Why this week's US-China commerce talks are an enormous deal for oil costs

According to Sen, oil prices fell too far, too fast, largely due to technical factors such as automated trading strategies. On the supply side, production cuts by major oil producers and slower-than-expected U.S. output will help oil prices recover, she says. Whether or not the market is oversupplied will largely boil down to demand.

“At current levels, based on current fundamentals, the market is oversold,” Sen said. “But it doesn’t mean that it’s going to correct straightaway, right? It can still take some time, unless and until you have the clarity, particularly with the trade talks over today and tomorrow.”

The main driver for oil prices right now is the strength or weakness of broader financial markets and the mood around the economy, says Vandana Hari, founder of energy markets consultancy Vanda Insights. Whether or not OPEC and other major producers including Russia will stick to their production cuts is now a secondary concern, in her view.

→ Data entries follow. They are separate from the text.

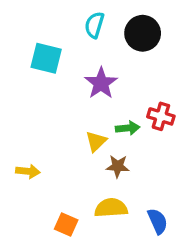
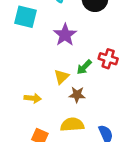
green arrow: (128, 128) -> (84, 67), turned 140
yellow arrow: (28, 171) -> (33, 98), moved

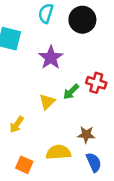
brown star: (77, 95) -> (86, 135), moved
yellow arrow: (33, 98) -> (17, 124), turned 119

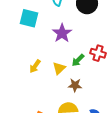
yellow arrow: (17, 124) -> (35, 66), moved
brown star: (86, 135) -> (75, 85), moved

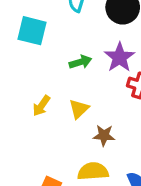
purple star: (62, 33) -> (120, 57), moved
green arrow: (78, 60) -> (80, 62), moved, turned -152

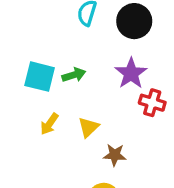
cyan square: (32, 31) -> (40, 77), moved
green arrow: (80, 62) -> (74, 75), moved

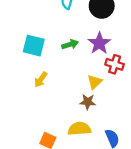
green arrow: (74, 75) -> (70, 44), moved
yellow triangle: (89, 127) -> (95, 82), moved

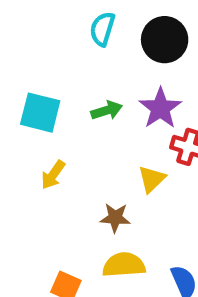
brown star: (88, 102) -> (115, 218), moved

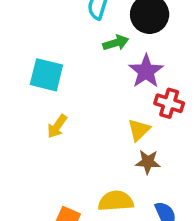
green arrow: (107, 110) -> (116, 43), moved
brown star: (115, 218) -> (148, 162), moved

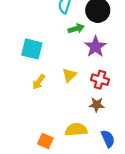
red cross: (169, 103) -> (100, 80), moved
yellow triangle: (139, 130) -> (69, 75), moved

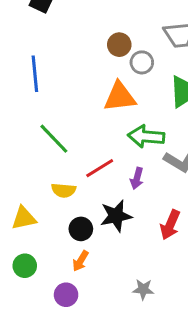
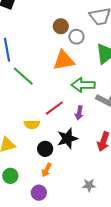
green line: (54, 139) -> (23, 76), moved

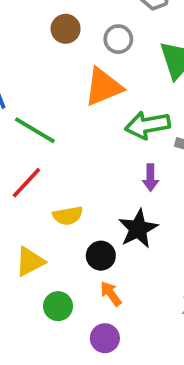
brown circle: (61, 26) -> (66, 29), moved
red line: (54, 108) -> (26, 183), moved
orange arrow: (47, 170) -> (111, 294), turned 128
green circle: (10, 176) -> (58, 306), moved

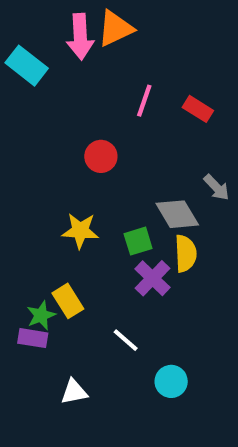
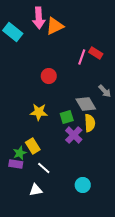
orange triangle: (115, 28) -> (55, 26), moved
pink line: (144, 101) -> (82, 57), moved
white line: (126, 340) -> (44, 168), moved

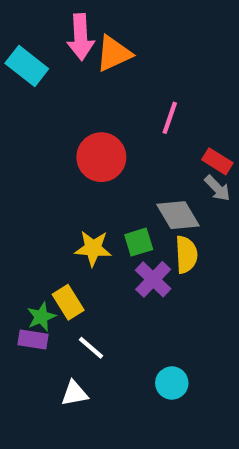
red rectangle: (96, 53) -> (217, 161), moved
red circle: (49, 76) -> (101, 157), size x1.5
yellow star: (39, 112) -> (93, 248), moved

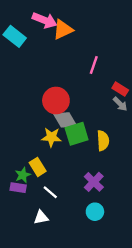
pink arrow: (81, 37) -> (44, 20), turned -65
red circle: (101, 157) -> (56, 101), moved
gray diamond: (178, 215) -> (65, 120), moved
green square: (139, 242) -> (77, 134), size x1.5
purple cross: (153, 279) -> (94, 182), moved

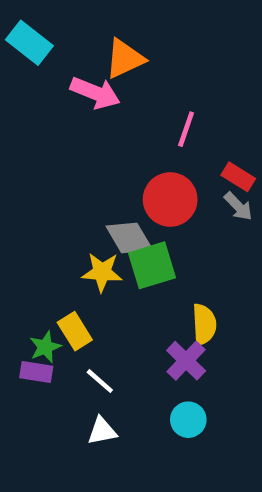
pink arrow: (44, 20) -> (95, 93), moved
cyan rectangle: (15, 36) -> (29, 43), moved
red circle: (56, 101) -> (170, 199), moved
yellow semicircle: (103, 141) -> (204, 324), moved
white triangle: (41, 217) -> (102, 431), moved

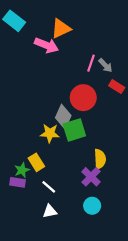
gray arrow: (238, 206) -> (105, 65), moved
gray diamond: (129, 238) -> (63, 117), turned 55

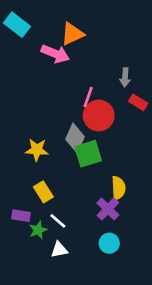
pink line: (91, 63) -> (88, 97), moved
gray arrow: (105, 65) -> (125, 77), turned 48
yellow star: (50, 133) -> (37, 150), moved
green star: (22, 170) -> (38, 230), moved

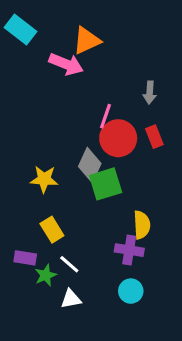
red rectangle: (138, 102) -> (154, 137), moved, turned 36
purple cross: (108, 209) -> (129, 250), turned -35

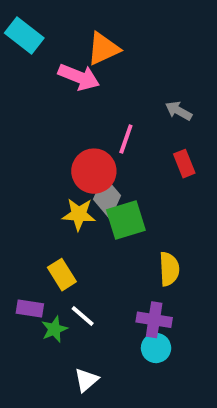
gray arrow: (150, 93) -> (179, 111), turned 115
red circle: (118, 138) -> (94, 171), moved
yellow star: (44, 179) -> (79, 214), moved
purple cross: (129, 250) -> (154, 320), moved
white triangle: (71, 299) -> (86, 380), moved, turned -30

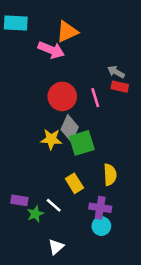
cyan rectangle: (24, 36) -> (16, 23), turned -35
pink line: (126, 139) -> (95, 98), moved, turned -36
red rectangle: (184, 164) -> (120, 87), moved, turned -56
red circle: (94, 171) -> (62, 96), moved
yellow rectangle: (62, 275) -> (74, 183), moved

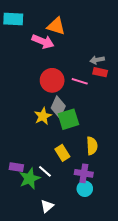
orange triangle: (67, 32) -> (56, 26), turned 42
gray arrow: (116, 72) -> (97, 60), turned -40
pink line: (95, 98) -> (80, 81), turned -56
yellow star: (51, 139) -> (43, 116), turned -30
green star: (35, 214) -> (30, 178), size x1.5

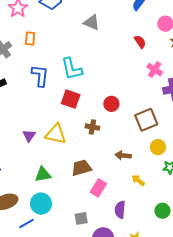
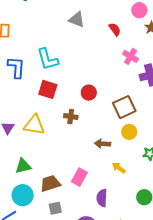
gray triangle: (92, 22) -> (77, 20), moved
yellow circle: (158, 147) -> (129, 132), moved
brown trapezoid: (81, 168) -> (50, 183), moved
gray square: (81, 218) -> (55, 208), moved

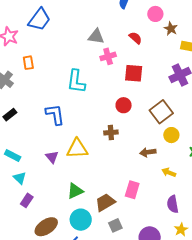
pink cross: (131, 56) -> (108, 56), moved, turned -35
cyan L-shape: (48, 59) -> (76, 81), turned 35
blue L-shape: (16, 67) -> (55, 114), moved
red square: (48, 89) -> (134, 73), moved
purple semicircle: (102, 198) -> (173, 204), moved

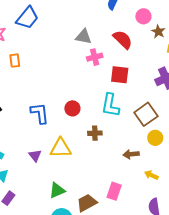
red semicircle: (135, 38) -> (123, 40), size x1.5
cyan L-shape: (76, 81) -> (110, 105), moved
red circle: (124, 105) -> (72, 108), moved

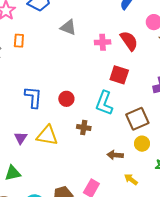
gray triangle: (83, 37) -> (68, 27), moved
pink cross: (95, 57) -> (103, 42), moved
green triangle: (57, 190) -> (13, 173), moved

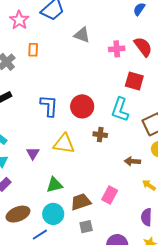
red circle: (66, 99) -> (82, 106), size x1.5
purple triangle: (21, 138) -> (33, 153), moved
green triangle: (13, 173) -> (54, 185), moved

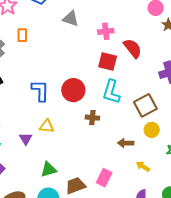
red semicircle: (143, 47) -> (133, 48), moved
red square: (134, 81) -> (108, 62), moved
yellow triangle: (64, 144) -> (47, 126), moved, size x0.7

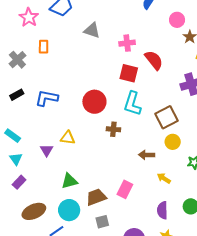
blue L-shape: (40, 91) -> (47, 98), moved, turned -80

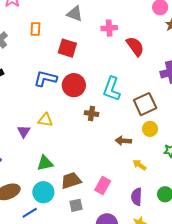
orange rectangle: (44, 47) -> (35, 29), moved
red square: (129, 73) -> (67, 48), moved
blue L-shape: (47, 98) -> (45, 79), moved
pink rectangle: (125, 189) -> (103, 185), moved

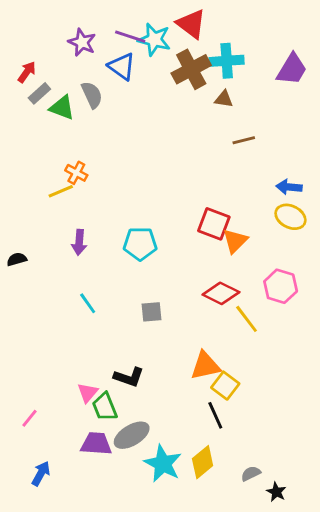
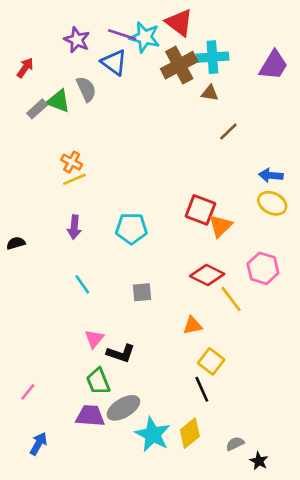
gray rectangle: (39, 93) -> (37, 109), moved
brown line: (244, 140) -> (228, 132), turned -30
yellow line: (61, 191) -> (74, 179), moved
orange triangle: (205, 366) -> (193, 325), moved, size x0.7
pink triangle: (88, 393) -> (94, 339), moved

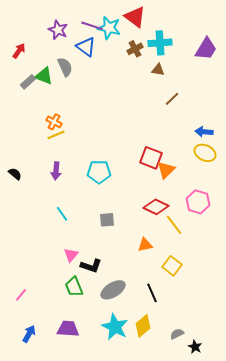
brown cross: (179, 65) -> (135, 49), size x0.6
black semicircle: (16, 243) -> (15, 174), moved, turned 56
yellow square: (211, 361) -> (172, 266), moved
gray ellipse: (123, 408) -> (113, 290), moved
purple trapezoid: (90, 416) -> (68, 329), moved

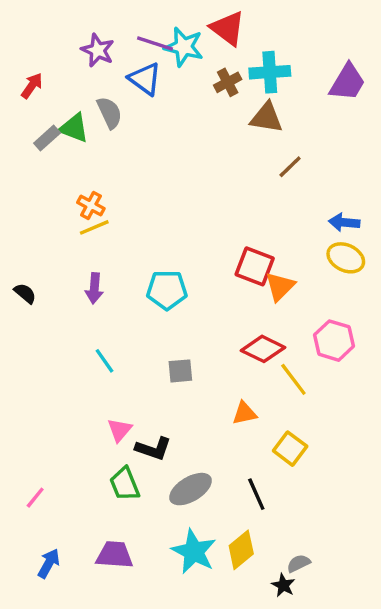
brown triangle: (158, 70) -> (266, 118), size x1.5
black star: (195, 347) -> (283, 585), moved

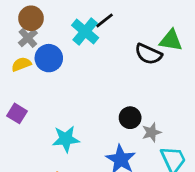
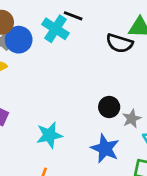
black line: (105, 20) -> (73, 16), turned 66
blue circle: (49, 58) -> (19, 40), moved

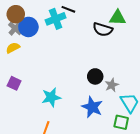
cyan cross: (56, 29) -> (56, 19), turned 36

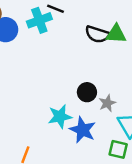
green triangle: (118, 18) -> (116, 34), moved
cyan star: (51, 97) -> (60, 116), moved

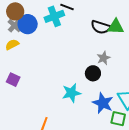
gray star: (107, 103) -> (104, 58), moved
blue star: (83, 130) -> (103, 103), moved

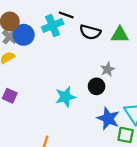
black semicircle: (101, 27) -> (90, 32), moved
cyan star: (71, 93) -> (65, 97), moved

In the coming days, oil prices will likely follow stocks on news from the U.S.-China trade talks, Hari says. But she also expects sentiment about the ongoing negotiations and underlying economic concerns to steer oil prices for the next few months.

“From an oil markets perspective, what would be very important to keep in mind is this is going to be a highly volatile environment,” she told CNBC Asia’s “Squawk Box.”

“Today and tomorrow are the first days of the talks this year, but then these are expected to continue. Nobody is expecting a huge breakthrough or a complete solution to this any time soon.”